• DOLAR 34.944
  • EURO 36.745
  • ALTIN 2979.98
  • ...

Trump`ın ilk ziyaretini Suudi Arabistan`a yapmasının ve orada gerçekleştirilen Arap ve İslam Ülkeleri ile Amerikan ortak zirvesinin ardından, Körfez Ülkeleri ile Katar arasındaki kriz patlak verdi. Daha doğrusu Katar, Suudi Arabistan`ın başını çektiği Körfez Ülkeleri tarafından hedefe konuldu.

Körfez Ülkelerinin medyası tarafından günlerdir yapılan Katar aleyhtarı propaganda ve saldırılar sonrasında Suudi Arabistan, Mısır, Birleşik Arap Emirlikleri, Bahreyn, Yemen ve Libya Katar ile diplomatik ilişkileri kesme kararı aldılar.

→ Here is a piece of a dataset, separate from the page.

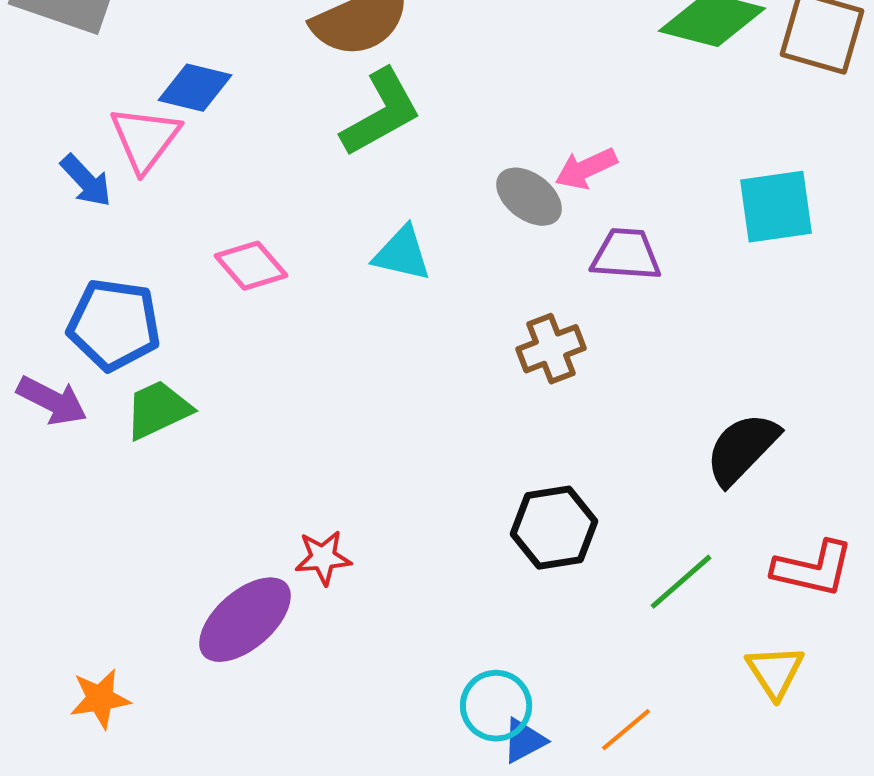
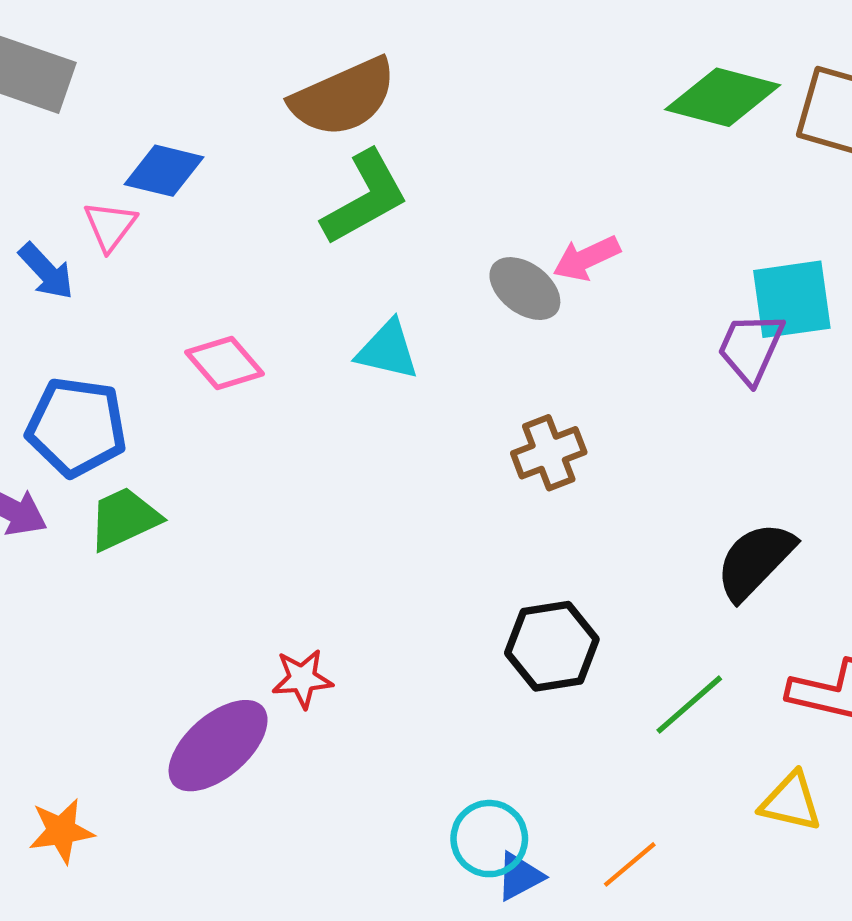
pink triangle: (145, 139) -> (110, 226), size x0.7
purple trapezoid: (626, 255) -> (751, 348), moved, turned -70
yellow triangle: (775, 672) -> (791, 802), turned -44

Ülkelerindeki Katarlı vatandaşların da ülkelerini terk etmeleri için 14 günlük süre verdiler. Bu ülkeler hava, deniz kara sahalarını da Katar`a kapattılar.

Yani Katar`ı tam bir ablukaya aldılar.

Peki bu gelişmelerin arkasında ne var?

Bu gelişmeler tamamen ABD ile bağlantılı gelişmeler. Trump ile birlikte bir zincirin halkaları şeklinde geldi. Önce yedi İslam ülkesinin vatandaşlarına vize yasağı, sonra on İslam ülkesinin hava yollarına ekonomik darbe niteliğinde kısıtlama, sonrasında zirve ve ardından Katar`ın hedefe konulması.

Trump bunu yaparken aşama aşama gitti. Önce Körfez ülkelerinin hepsini aynı kefeye koydu. (On İslam Ülkesinin Havayollarına kısıtlama getirmesi gibi. Aslında burada da amaç, havayolu taşımacılığında devleşen ve emperyalist ülkelerin bu alandaki pasta payını daraltan Türkiye ve Katar Havayollarına darbe vurmaktı.) Hepsine gözdağı verdi, sonra uşaklığını yapacak olanları ziyaretle taltif etti, bu arada hem milyar dolarları götürdü hem de bunları sopa olarak kullanıp diğerlerini dövdürecek.

Böylece İslam ülkeleri arasında var olan fitneye fitne katacak.

Ve ABD-israil denkleminin dışına çıkan ülkelerin başlarını bir bir yiyecekler. Suriye bu denklemin dışında idi, başını yediler. Suriye kadar olmasa da Katar da bu denklemin dışa yakın kenarında idi. Şimdi de Katar`ın başını yemek istiyorlar.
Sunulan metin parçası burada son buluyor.